Dans Le manifeste de l’université québécoise: pour une université libre, accessible, démocratique et publique la communauté universitaire québécoise s’unit pour dénoncer d’une même voix la dangereuse dérive que prennent nos universités depuis les dernières années:  projets de loi sur la gouvernance, hausse massive des droits de scolarité, sous-financement public chronique et privatisation grandissante. Bref, nous assistons présentement à une attaque sans précédent contre les principes et les missions qui sous-tendent le rôle des universités québécoises depuis leur fondation. Il faudrait « s’adapter », c’est-à-dire abandonner un système d’éducation public universel, issu d’une mobilisation sociale et politique unique dans l’histoire du Québec.

Les étudiantes, les étudiants, les professeures, les professeurs, les chargées et chargés de cours, les membres du personnel professionnel, technique, administratif et du personnel de métier ainsi que les auxiliaires d’enseignement et de recherche du Québec ne sont pas dupes! L’appel trompeur du gouvernement et de ses « lucides » aux principes d’accessibilité et d’équité cache très mal le projet politique proposé ici: la mise à mort de ce qu’il reste de la mission originelle de nos universités.
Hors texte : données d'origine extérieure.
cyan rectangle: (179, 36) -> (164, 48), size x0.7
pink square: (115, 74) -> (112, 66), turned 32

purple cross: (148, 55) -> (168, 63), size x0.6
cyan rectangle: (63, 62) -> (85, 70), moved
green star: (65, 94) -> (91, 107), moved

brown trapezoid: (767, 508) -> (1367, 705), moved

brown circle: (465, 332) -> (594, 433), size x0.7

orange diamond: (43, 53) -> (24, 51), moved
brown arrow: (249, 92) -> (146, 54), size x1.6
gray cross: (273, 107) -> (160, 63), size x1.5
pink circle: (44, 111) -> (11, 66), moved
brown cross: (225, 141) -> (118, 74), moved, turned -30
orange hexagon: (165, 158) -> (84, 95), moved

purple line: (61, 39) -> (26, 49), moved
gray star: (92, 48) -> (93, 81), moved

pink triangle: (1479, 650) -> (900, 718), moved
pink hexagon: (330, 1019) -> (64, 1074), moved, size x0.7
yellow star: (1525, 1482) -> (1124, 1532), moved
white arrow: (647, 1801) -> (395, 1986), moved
L’université québécoise est, depuis plusieurs années déjà, en pleine mutation. Gouvernance, hausse des droits de scolarité, sous-financement, privatisation : nous assis­tons présentement à une attaque sans précédent contre les principes et les missions qui sous-tendent le rôle des universités québécoises depuis leur fondation. Il faudrait « s’adapter », c’est-à-dire abandonner un système d’édu­cation public universel, issu d’une mobilisation sociale et politique unique dans l’histoire du Québec.

Nous sommes étudiantes, étudiants, professeures, pro­fesseurs, chargées et chargés de cours, membres du personnel professionnel, technique, administratif et du personnel de métier ainsi qu’auxiliaires d’enseignement et de recherche et nous ne sommes pas dupes !

« Pas de faux consensus, ni d’hypocrite lucidité: nous prenons aujourd’hui la parole afin de réclamer haut et fort l’université que nous voulons pour nous, nos enfants et nos petits-enfants. Ce manifeste est une promesse. Une promesse de ne pas abandonner la lutte tant que l’université québécoise ne sera pas indépendante, publique et universellement accessible. »

Les missions de l’université :
vive l’université libre !

L’unanimité derrière la question du sous-financement ne doit pas masquer le débat sur les finalités de l’univer­sité. Les questions de financement et de gestion d’éta­blissement doivent être abordées dans le cadre d’une redéfinition en profondeur de sa mission. À la vision hé­gémonique et unilatérale de l’économie du savoir, nous opposons la nôtre : une mission plurielle et démocratique qui place l’enseignement et la transmission des connais­sances au centre de l’université du XXIe siècle.

Afin de préserver et de renforcer la mission institution­nelle critique de l’université au sein de la société québé­coise et considérant que les universités n’ont pas comme principale fonction la formation de la main-d’œuvre en vue du développement économique ou de l’enrichisse­ment personnel futur, nous exigeons de la part du gou­vernement du Québec qu’il :

reconnaisse officiellement que les établissements d’en­seignement universitaire du Québec ont pour princi­pale mission le développement et la transmission de la connaissance, de la culture ainsi que la formation du ju­gement critique dans une perspective de contribution au développement humain et social.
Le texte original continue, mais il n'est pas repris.